Extracted page text data:
* * *
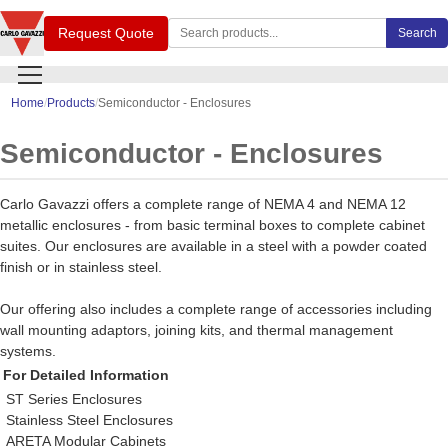
Search Carlo Gavazzi products
Request Quote
Search
Home
Products
Semiconductor - Enclosures
Semiconductor - Enclosures
Carlo Gavazzi offers a complete range of NEMA 4 and NEMA 12
metallic enclosures - from basic terminal boxes to complete cabinet
suites. Our enclosures are available in a steel with a powder coated
finish or in stainless steel.
Our offering also includes a complete range of accessories including
wall mounting adaptors, joining kits, and thermal management
systems.
For Detailed Information
ST Series Enclosures
Stainless Steel Enclosures
ARETA Modular Cabinets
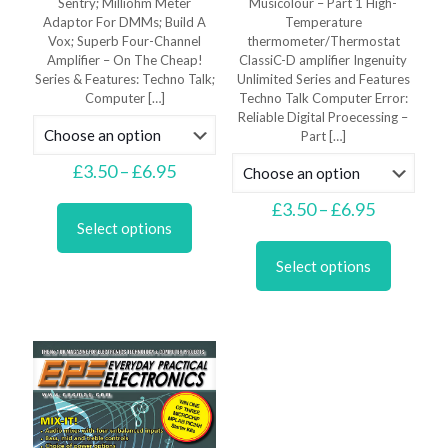
Sentry; Milliohm Meter
Musicolour – Part 1 High-
Adaptor For DMMs; Build A
Temperature
Vox; Superb Four-Channel
thermometer/Thermostat
Amplifier – On The Cheap!
ClassiC-D amplifier Ingenuity
Series & Features: Techno Talk;
Unlimited Series and Features
Computer
[…]
Techno Talk Computer Error:
Reliable Digital Proecessing –
Part
[…]
Price
£
3.50
–
£
6.95
range:
This
£3.50
Price
£
3.50
–
£
6.95
product
through
range:
Select options
has
This
£6.95
£3.50
multiple
product
through
Select options
variants.
has
£6.95
The
multiple
options
variants.
may
The
be
options
chosen
may
on
be
the
chosen
product
on
page
the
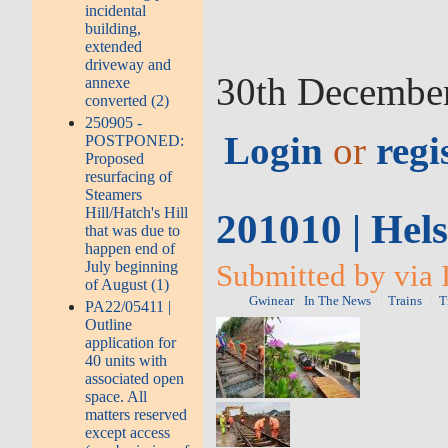
incidental
building,
extended
driveway and
30th Decembe
annexe
converted (2)
250905 -
Login
or
regi
POSTPONED:
Proposed
resurfacing of
Steamers
Hill/Hatch's Hill
201010 | Hel
that was due to
happen end of
July beginning
Submitted by via 
of August (1)
Gwinear
In The News
Trains
T
PA22/05411 |
Outline
application for
40 units with
associated open
space. All
matters reserved
except access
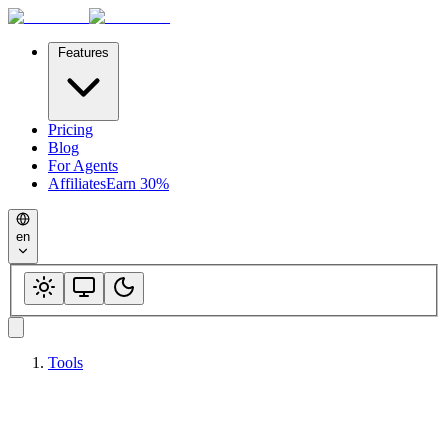
Features
Pricing
Blog
For Agents
Affiliates
Earn 30%
en
Tools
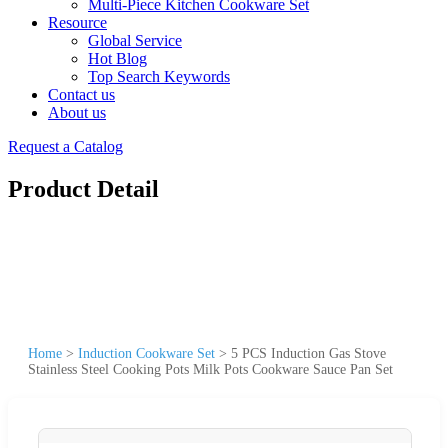
Multi-Piece Kitchen Cookware Set
Resource
Global Service
Hot Blog
Top Search Keywords
Contact us
About us
Request a Catalog
Product Detail
Home
>
Induction Cookware Set
>
5 PCS Induction Gas Stove
Stainless Steel Cooking Pots Milk Pots Cookware Sauce Pan Set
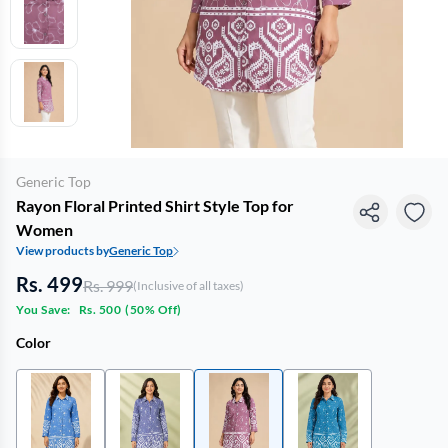
Generic Top
Rayon Floral Printed Shirt Style Top for
Women
View products by
Generic Top
Rs. 499
Rs. 999
(Inclusive of all taxes)
You Save:
Rs. 500
(
50% Off
)
Color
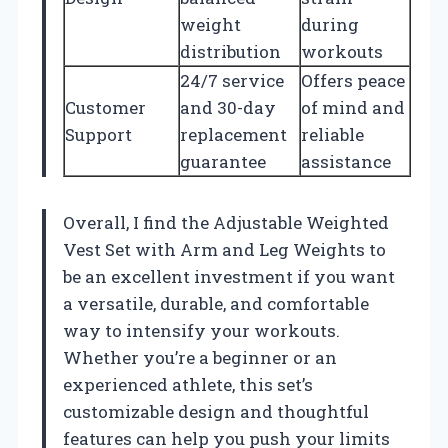
weight
during
distribution
workouts
24/7 service
Offers peace
Customer
and 30-day
of mind and
Support
replacement
reliable
guarantee
assistance
Overall, I find the Adjustable Weighted
Vest Set with Arm and Leg Weights to
be an excellent investment if you want
a versatile, durable, and comfortable
way to intensify your workouts.
Whether you’re a beginner or an
experienced athlete, this set’s
customizable design and thoughtful
features can help you push your limits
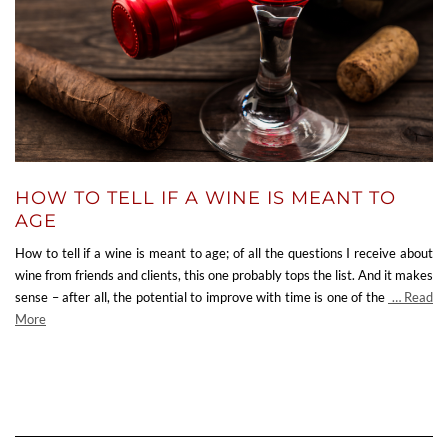
HOW TO TELL IF A WINE IS MEANT TO
AGE
How to tell if a wine is meant to age; of all the questions I receive about
wine from friends and clients, this one probably tops the list. And it makes
sense – after all, the potential to improve with time is one of the
… Read
More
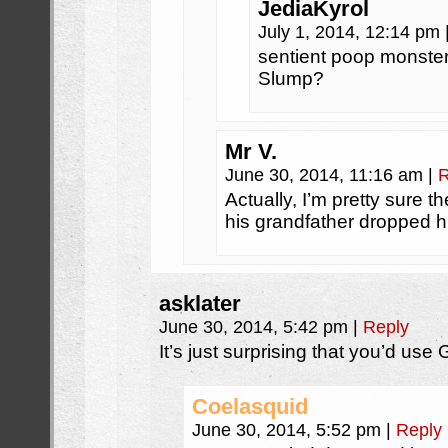
JediaKyrol
July 1, 2014, 12:14 pm
sentient poop monster
Slump?
Mr V.
June 30, 2014, 11:16 am
|
R
Actually, I’m pretty sure
his grandfather dropped h
asklater
June 30, 2014, 5:42 pm
|
Reply
It’s just surprising that you’d use
Coelasquid
June 30, 2014, 5:52 pm
|
Reply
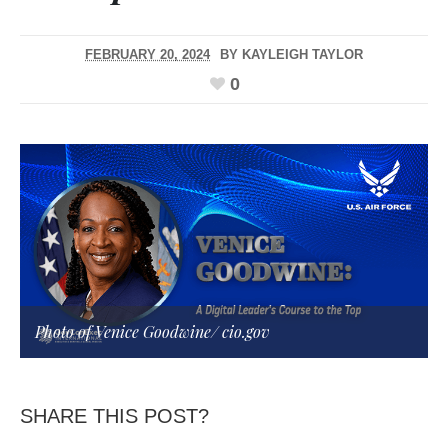
FEBRUARY 20, 2024
BY
KAYLEIGH TAYLOR
0
Photo of Venice Goodwine/
cio.gov
SHARE THIS POST?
* * *
TASK DETAILS = Please give the data above again in exact form and omit every picture.

REPLY TO THE EXERCISE =
Search Carlo Gavazzi products
Request Quote
Search
Home
Products
Semiconductor - Enclosures
Semiconductor - Enclosures
Carlo Gavazzi offers a complete range of NEMA 4 and NEMA 12
metallic enclosures - from basic terminal boxes to complete cabinet
suites. Our enclosures are available in a steel with a powder coated
finish or in stainless steel.
Our offering also includes a complete range of accessories including
wall mounting adaptors, joining kits, and thermal management
systems.
For Detailed Information
ST Series Enclosures
Stainless Steel Enclosures
ARETA Modular Cabinets
Sentry; Milliohm Meter
Musicolour – Part 1 High-
Adaptor For DMMs; Build A
Temperature
Vox; Superb Four-Channel
thermometer/Thermostat
Amplifier – On The Cheap!
ClassiC-D amplifier Ingenuity
Series & Features: Techno Talk;
Unlimited Series and Features
Computer
[…]
Techno Talk Computer Error:
Reliable Digital Proecessing –
Part
[…]
Price
£
3.50
–
£
6.95
range:
This
£3.50
Price
£
3.50
–
£
6.95
product
through
range:
Select options
has
This
£6.95
£3.50
multiple
product
through
Select options
variants.
has
£6.95
The
multiple
options
variants.
may
The
be
options
chosen
may
on
be
the
chosen
product
on
page
the
incidental
building,
extended
driveway and
30th Decembe
annexe
converted (2)
250905 -
Login
or
regi
POSTPONED:
Proposed
resurfacing of
Steamers
Hill/Hatch's Hill
201010 | Hel
that was due to
happen end of
July beginning
Submitted by via 
of August (1)
Gwinear
In The News
Trains
T
PA22/05411 |
Outline
application for
40 units with
associated open
space. All
matters reserved
except access
Features
Pricing
Blog
For Agents
Affiliates
Earn 30%
en
Tools
Multi-Piece Kitchen Cookware Set
Resource
Global Service
Hot Blog
Top Search Keywords
Contact us
About us
Request a Catalog
Product Detail
Home
>
Induction Cookware Set
>
5 PCS Induction Gas Stove
Stainless Steel Cooking Pots Milk Pots Cookware Sauce Pan Set
Generic Top
Rayon Floral Printed Shirt Style Top for
Women
View products by
Generic Top
Rs. 499
Rs. 999
(Inclusive of all taxes)
You Save:
Rs. 500
(
50% Off
)
Color
weight
during
distribution
workouts
24/7 service
Offers peace
Customer
and 30-day
of mind and
Support
replacement
reliable
guarantee
assistance
Overall, I find the Adjustable Weighted
Vest Set with Arm and Leg Weights to
be an excellent investment if you want
a versatile, durable, and comfortable
way to intensify your workouts.
Whether you’re a beginner or an
experienced athlete, this set’s
customizable design and thoughtful
features can help you push your limits
HOW TO TELL IF A WINE IS MEANT TO
AGE
How to tell if a wine is meant to age; of all the questions I receive about
wine from friends and clients, this one probably tops the list. And it makes
sense – after all, the potential to improve with time is one of the
… Read
More
JediaKyrol
July 1, 2014, 12:14 pm
sentient poop monster
Slump?
Mr V.
June 30, 2014, 11:16 am
|
R
Actually, I’m pretty sure
his grandfather dropped h
asklater
June 30, 2014, 5:42 pm
|
Reply
It’s just surprising that you’d use
Coelasquid
June 30, 2014, 5:52 pm
|
Reply
FEBRUARY 20, 2024
BY
KAYLEIGH TAYLOR
0
Photo of Venice Goodwine/
cio.gov
SHARE THIS POST?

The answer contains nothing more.